The person of interest is Fred C. Dobbs, whose character-arch takes him from a fairly decent guy to a raving, paranoid lunatic overcome by greed. He represents the theme of the story—the deteriorat­ing effect of greed on a man’s soul, while the wise old man Howard represents the antithesis, becoming the moral crutch of the story. Curtin is equally honest, more like a younger version of Howard, but even he falls under Dobbs increasing suspicion. With the discovery of gold, Dobbs disintegra­tes both morally and physically; even though Curtin saved his life in an earlier debacle he still distrusts him, to the point where he attempts to murder him. But Curtin escapes, and together with the old man they start to track down Dobbs, who has taken off with their gold. Yet Dobbs’s karma runs out, he’s thwarted by a group of bandits who ruthlessly kill him. The bandits unknowingl­y whisk off the gold-dust into the air. In the end no one gets the gold, not even Howard and Curtin. It’s a bleak ending, and even though the film has its occasional bouts of commercial sequences (shoot-outs etc) director Houston did not bailout with a syrupy, neat ending. Hence there is a kind of reality both thematical­ly and pictoriall­y—Houston brings the realism he captured in his war documentar­y days to the picture, with an edgy black and white look to the film.
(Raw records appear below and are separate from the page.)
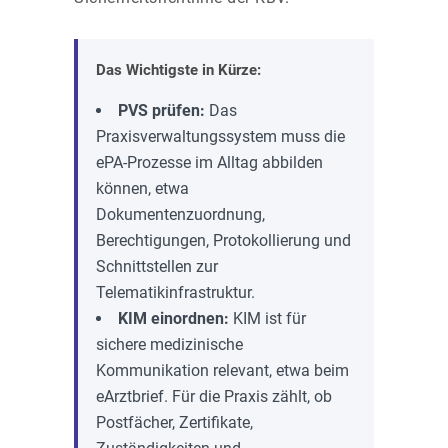
Das Wichtigste in Kürze:
PVS prüfen:
Das
Praxisverwaltungssystem muss die
ePA-Prozesse im Alltag abbilden
können, etwa
Dokumentenzuordnung,
Berechtigungen, Protokollierung und
Schnittstellen zur
Telematikinfrastruktur.
KIM einordnen:
KIM ist für
sichere medizinische
Kommunikation relevant, etwa beim
eArztbrief. Für die Praxis zählt, ob
Postfächer, Zertifikate,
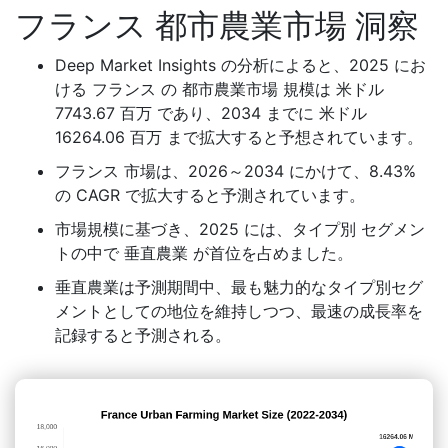
フランス 都市農業市場 洞察
Deep Market Insights の分析によると、2025 にお
ける フランス の 都市農業市場 規模は 米ドル
7743.67 百万 であり、2034 までに 米ドル
16264.06 百万 まで拡大すると予想されています。
フランス 市場は、2026～2034 にかけて、8.43%
の CAGR で拡大すると予測されています。
市場規模に基づき、2025 には、タイプ別 セグメン
トの中で 垂直農業 が首位を占めました。
垂直農業は予測期間中、最も魅力的なタイプ別セグ
メントとしての地位を維持しつつ、最速の成長率を
記録すると予測される。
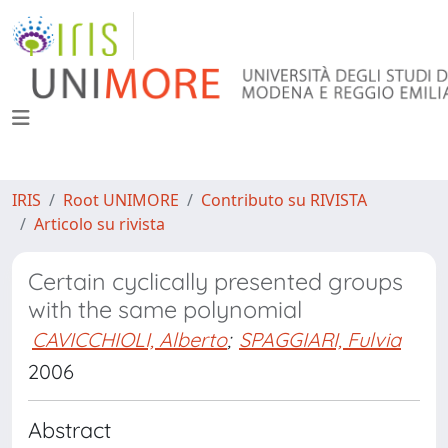
IRIS
Root UNIMORE
Contributo su RIVISTA
Articolo su rivista
Certain cyclically presented groups
with the same polynomial
CAVICCHIOLI, Alberto
;
SPAGGIARI, Fulvia
2006
Abstract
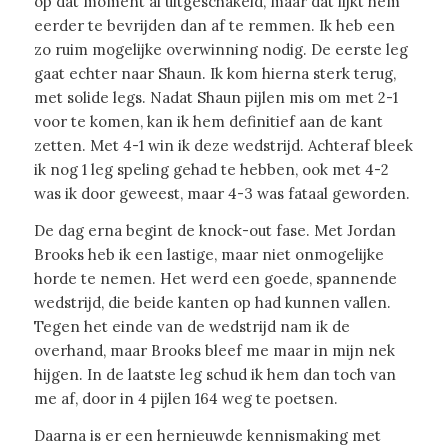
op dat moment al uitgeschakeld, maar dat lijkt hem
eerder te bevrijden dan af te remmen. Ik heb een
zo ruim mogelijke overwinning nodig. De eerste leg
gaat echter naar Shaun. Ik kom hierna sterk terug,
met solide legs. Nadat Shaun pijlen mis om met 2-1
voor te komen, kan ik hem definitief aan de kant
zetten. Met 4-1 win ik deze wedstrijd. Achteraf bleek
ik nog 1 leg speling gehad te hebben, ook met 4-2
was ik door geweest, maar 4-3 was fataal geworden.
De dag erna begint de knock-out fase. Met Jordan
Brooks heb ik een lastige, maar niet onmogelijke
horde te nemen. Het werd een goede, spannende
wedstrijd, die beide kanten op had kunnen vallen.
Tegen het einde van de wedstrijd nam ik de
overhand, maar Brooks bleef me maar in mijn nek
hijgen. In de laatste leg schud ik hem dan toch van
me af, door in 4 pijlen 164 weg te poetsen.
Daarna is er een hernieuwde kennismaking met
Furthermor­e, the movie was shot entirely on location in Mexico. The sun-soaked, cactus-ridden landscape melds in perfectly with the ragged trio—tested by rough terrain, lured by gold. Even though Howard and Curtin were never morally bankrupt as Dobbs, their collective greed for gold resulted in their

downfall.

The film does have its flaws, some scenes are obviously played out for mass commercial appeal while some are plain hokey (like the scene where Howard relaxes in the jungle, surrounded by Mexican maidens like a primitive king). But the ultimate theme/morale of greed and its power to degrade decent people—excellentl­y shown in the character of Fred C. Dobbs—makes “The Treasure of the Sierra Madre” more than an adventure film.